Google’s Project Shield restores net security expert Brian Krebs’ site after massive DDoS attack

03 Oct 2016

Google's Project Shield, a little-known but important service offered by Google, shot into the limelight recently after a massive attack on the web site of cyber security journalist Brian Krebs.

Brian KrebsThe website, Krebsonsecurity.com was hit with 620 Gb of traffic per second, an "extremely large and unusual" attack that flooded the site with page-view requests, knocking it offline.

In what is known as a distributed denial-of-service (DDoS) attack, hackers had orchestrated hordes of connected gadgets like digital video recorders, routers and digital cameras into a botnet, which overwhelmed Krebs' website.

The attack forced Prolexic, a DDoS protection service that was protecting his site, to pull its services and Akamai Technologies removed his site from its network. The attack was much too overwhelming and costing too much money.

At this point, Google's Project Shield stepped in to offer protection and the website was up again on Sunday.

In a new post Krebs wrote that he felt like DDoS attacks were being used as a form of censorship to curb the spread of information.

Project Shield is a free-speech protection tool offered by Jigsaw, which was earlier known as  as Google Ideas, the New-York-based think tank.

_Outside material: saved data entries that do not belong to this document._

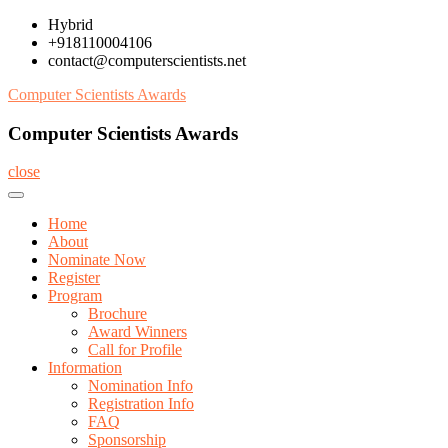
Skip
Hybrid
to
+918110004106
content
contact@computerscientists.net
Computer Scientists Awards
Computer Scientists Awards
close
Home
About
Nominate Now
Register
Program
Brochure
Award Winners
Call for Profile
Information
Nomination Info
Registration Info
FAQ
Sponsorship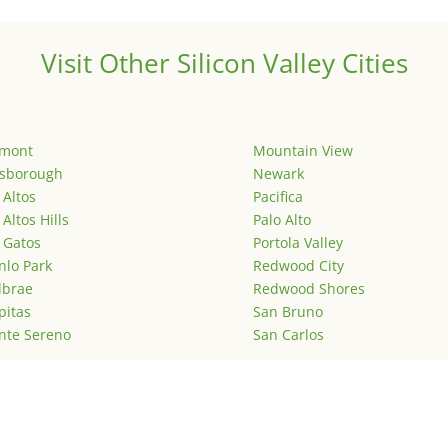
Visit Other Silicon Valley Cities
emont
Mountain View
lsborough
Newark
 Altos
Pacifica
 Altos Hills
Palo Alto
 Gatos
Portola Valley
lo Park
Redwood City
lbrae
Redwood Shores
pitas
San Bruno
nte Sereno
San Carlos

Google changed the name in February after its restructuring to become Alphabet.

The goal of Jigsaw, according to its website is to use technology to "make people in the world safer," taking on issues like censorship, corruption and extremism.

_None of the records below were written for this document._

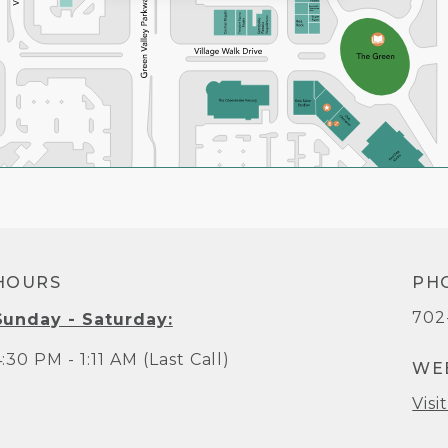
HOURS
PH
702
Sunday - Saturday:
:30 PM - 1:11 AM (Last Call)
WE
Visi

DDoS attacks had only grown since, and on Thursday, internet service provider OVH Hosting said it was hit with more than 1 terabit per second of traffic, a record, according to some, from a botnet comprising 145,607 cameras and DVRs.

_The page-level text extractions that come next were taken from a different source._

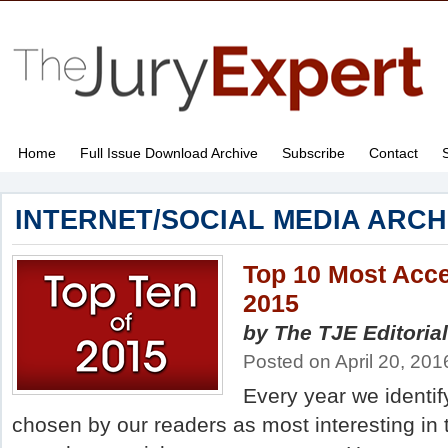
Home
Full Issue Download Archive
Subscribe
Contact
INTERNET/SOCIAL MEDIA ARCH
Top 10 Most Acce
2015
by The TJE Editorial
Posted on April 20, 201
Every year we identify
chosen by our readers as most interesting in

And, if the unprecedented scale of was not worrying enough, security experts expressed more concern with the source - not infected PCs, but internet of things (IOT) devices like cameras and routers.

The attack seemed to be only a warm up exercise of sorts as the assaults intensified and peaked at over a terabit of data per second, with concerns that the botnet had the potential to escalate 50 per cent data if the timing was right.